**ENTRIES SUPPLIED:**
________
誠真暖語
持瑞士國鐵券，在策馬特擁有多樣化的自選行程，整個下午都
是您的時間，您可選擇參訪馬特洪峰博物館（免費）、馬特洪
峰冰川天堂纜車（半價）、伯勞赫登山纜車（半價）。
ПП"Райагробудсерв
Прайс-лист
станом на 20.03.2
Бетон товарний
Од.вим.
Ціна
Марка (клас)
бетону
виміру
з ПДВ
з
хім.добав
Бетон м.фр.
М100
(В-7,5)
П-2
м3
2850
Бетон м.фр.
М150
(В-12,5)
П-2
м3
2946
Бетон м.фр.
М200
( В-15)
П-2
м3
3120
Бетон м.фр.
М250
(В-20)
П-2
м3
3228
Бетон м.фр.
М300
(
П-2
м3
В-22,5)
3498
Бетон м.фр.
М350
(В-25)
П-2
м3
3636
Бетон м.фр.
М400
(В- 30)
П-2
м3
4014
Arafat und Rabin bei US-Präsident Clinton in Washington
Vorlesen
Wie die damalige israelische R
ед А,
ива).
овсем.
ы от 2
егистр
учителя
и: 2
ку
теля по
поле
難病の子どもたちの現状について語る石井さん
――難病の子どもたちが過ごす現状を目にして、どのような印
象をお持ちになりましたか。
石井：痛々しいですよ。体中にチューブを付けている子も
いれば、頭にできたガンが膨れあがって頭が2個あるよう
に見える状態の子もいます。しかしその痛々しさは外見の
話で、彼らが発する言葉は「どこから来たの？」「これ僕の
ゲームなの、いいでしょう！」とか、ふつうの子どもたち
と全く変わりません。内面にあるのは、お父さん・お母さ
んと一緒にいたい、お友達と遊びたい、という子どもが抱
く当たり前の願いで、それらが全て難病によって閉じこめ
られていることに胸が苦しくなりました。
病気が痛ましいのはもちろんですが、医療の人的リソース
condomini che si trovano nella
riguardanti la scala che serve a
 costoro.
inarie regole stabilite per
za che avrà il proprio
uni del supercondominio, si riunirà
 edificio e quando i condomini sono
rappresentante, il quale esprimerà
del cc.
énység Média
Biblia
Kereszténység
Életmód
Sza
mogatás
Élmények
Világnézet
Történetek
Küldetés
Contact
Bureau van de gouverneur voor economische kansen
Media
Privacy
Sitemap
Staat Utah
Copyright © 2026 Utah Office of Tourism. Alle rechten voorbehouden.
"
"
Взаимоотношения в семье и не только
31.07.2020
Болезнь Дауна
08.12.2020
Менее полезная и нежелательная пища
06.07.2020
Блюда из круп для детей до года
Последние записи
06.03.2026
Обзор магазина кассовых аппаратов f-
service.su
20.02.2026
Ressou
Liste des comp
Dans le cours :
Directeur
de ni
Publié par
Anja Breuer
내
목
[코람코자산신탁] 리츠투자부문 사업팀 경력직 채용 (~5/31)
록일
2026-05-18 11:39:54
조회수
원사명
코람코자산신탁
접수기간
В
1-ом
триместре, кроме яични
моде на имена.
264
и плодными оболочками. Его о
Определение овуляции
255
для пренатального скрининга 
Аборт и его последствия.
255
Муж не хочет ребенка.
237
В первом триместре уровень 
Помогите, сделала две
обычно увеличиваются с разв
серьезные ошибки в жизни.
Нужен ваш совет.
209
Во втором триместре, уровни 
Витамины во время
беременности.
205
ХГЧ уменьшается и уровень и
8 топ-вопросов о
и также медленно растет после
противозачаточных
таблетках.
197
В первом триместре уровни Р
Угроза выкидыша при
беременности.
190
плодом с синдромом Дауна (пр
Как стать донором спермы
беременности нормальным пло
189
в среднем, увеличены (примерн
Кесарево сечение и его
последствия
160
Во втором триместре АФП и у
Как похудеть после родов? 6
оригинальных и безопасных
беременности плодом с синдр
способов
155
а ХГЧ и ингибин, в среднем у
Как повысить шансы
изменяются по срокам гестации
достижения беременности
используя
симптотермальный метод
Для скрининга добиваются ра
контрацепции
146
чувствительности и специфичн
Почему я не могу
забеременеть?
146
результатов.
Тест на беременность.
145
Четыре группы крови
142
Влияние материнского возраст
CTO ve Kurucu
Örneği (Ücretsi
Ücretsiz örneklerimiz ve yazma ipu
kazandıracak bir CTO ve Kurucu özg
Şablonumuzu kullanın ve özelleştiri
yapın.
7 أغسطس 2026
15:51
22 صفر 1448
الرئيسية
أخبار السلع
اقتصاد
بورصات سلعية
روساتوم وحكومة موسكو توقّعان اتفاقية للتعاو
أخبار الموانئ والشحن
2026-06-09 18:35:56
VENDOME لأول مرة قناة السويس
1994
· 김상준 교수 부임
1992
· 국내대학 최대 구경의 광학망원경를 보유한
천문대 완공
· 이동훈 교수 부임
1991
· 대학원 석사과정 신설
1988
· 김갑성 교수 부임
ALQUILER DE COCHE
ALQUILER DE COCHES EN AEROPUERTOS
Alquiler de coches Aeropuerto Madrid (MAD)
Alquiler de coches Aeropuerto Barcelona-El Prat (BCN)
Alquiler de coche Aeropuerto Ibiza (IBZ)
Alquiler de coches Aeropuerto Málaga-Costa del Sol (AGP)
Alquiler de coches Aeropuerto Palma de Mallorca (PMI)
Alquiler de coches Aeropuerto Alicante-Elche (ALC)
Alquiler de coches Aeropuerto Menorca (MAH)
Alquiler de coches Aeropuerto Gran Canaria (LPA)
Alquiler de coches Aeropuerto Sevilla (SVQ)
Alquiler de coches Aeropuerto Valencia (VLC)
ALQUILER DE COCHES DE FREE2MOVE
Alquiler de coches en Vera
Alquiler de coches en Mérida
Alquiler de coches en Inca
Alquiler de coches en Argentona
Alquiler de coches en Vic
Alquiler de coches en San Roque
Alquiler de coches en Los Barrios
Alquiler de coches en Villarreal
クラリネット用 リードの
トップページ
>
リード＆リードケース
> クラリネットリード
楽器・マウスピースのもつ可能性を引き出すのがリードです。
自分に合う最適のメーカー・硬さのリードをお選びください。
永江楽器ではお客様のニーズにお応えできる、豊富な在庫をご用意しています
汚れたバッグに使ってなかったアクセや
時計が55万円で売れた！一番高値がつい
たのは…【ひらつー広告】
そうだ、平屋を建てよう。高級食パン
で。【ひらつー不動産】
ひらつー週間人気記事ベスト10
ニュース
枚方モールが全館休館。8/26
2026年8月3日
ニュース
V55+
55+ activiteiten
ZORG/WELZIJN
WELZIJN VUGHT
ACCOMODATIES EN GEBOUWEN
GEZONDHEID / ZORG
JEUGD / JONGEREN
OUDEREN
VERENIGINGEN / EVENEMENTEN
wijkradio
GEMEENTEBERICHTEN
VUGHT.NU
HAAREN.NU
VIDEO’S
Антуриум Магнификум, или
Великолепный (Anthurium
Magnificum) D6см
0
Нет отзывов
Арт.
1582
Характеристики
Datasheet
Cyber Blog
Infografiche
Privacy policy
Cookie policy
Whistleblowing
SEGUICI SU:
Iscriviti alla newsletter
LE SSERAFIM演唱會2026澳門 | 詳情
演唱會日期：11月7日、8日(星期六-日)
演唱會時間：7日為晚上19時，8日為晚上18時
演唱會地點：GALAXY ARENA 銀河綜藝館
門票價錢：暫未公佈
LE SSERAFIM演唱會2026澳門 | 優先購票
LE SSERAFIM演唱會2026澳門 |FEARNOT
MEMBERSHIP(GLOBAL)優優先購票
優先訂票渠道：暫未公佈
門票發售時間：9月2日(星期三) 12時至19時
________
**WHAT IS EXPECTED:**
Return all lines of the material that have "Дауна" in them.

**RESULT OF THIS EXERCISE:**
Болезнь Дауна
плодом с синдромом Дауна (пр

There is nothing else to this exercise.